Everything began with the launch of MyStarbucksIdea.com in 2008, which provides an online forum for customers to share ideas, ask questions, and wage complaints. As of 10am yesterday, there have been 96,878 ideas shared on this site, which are grouped into 3 major categories: Product Ideas, Experience Ideas, and Involvement Ideas (community giving, social outreach, etc). This site has allowed millions of customers to comment on ideas, share insight, and vote on what ideas should be implemented. Starbucks also maintains accountability by providing a list of ideas that have been implemented thanks to the site.
Beyond MyStarbucksIdea.com, Starbucks also provides their customers with other forums to get in touch and share their stories, concerns, and more.

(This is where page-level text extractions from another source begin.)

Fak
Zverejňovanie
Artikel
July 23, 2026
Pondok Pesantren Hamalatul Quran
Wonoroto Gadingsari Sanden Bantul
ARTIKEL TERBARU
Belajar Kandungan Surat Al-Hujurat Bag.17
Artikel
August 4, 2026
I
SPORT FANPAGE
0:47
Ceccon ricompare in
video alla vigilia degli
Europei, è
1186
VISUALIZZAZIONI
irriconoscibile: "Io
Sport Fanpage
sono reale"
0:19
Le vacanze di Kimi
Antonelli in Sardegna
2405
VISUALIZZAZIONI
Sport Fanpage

The Starbucks Twitter account has over 1 million followers, their YouTube subscribers are close to 10,000, and their Facebook account is the largest out there, with 13 million fans. While Starbucks does have a leg up when it comes to getting fans and followers, there is still much to be learned from their strategy. For instance, they do not use these accounts to push deals or drive sales, they instead use them to build relationships, which is what true social media is made for. Rather than having PR companies run these social media accounts, Starbucks lets current employees explain the true Starbucks experience. Their Twitter account, for instance, was started by a 28 year old ex-barista who had moved into IT at the company. By doing this, they have been able to squash false rumors before they got out of hand, publicly deal with complaints (which earns them trust and recognition), and provide quick updates regarding big changes, like their new addition of free Wi-fi without the need of a gift card. By using social media, Starbucks was able to rebuild its brand and earn customer loyalty. Starbucks was also able to better share information about public, social, and local outreach including Rebuilding Together New Orleans, their work with fair trade farmers, Project RED, their Ethos water, and much more.
While smaller brands do not have the same opportunities with regards to number of followers and fans in social media, this doesn’t mean that they won’t see a gain in sales through earning customer loyalty and building a brand in social media. Starbucks just recently began traditional advertising campaigns including print, billboards, and television (and those commercials only air on MTV). As such, they clearly have been able to get by with word of mouth and online advertising for quite some time. They are just one success story, proving that social media is not just a good strategy, but a necessary means to success.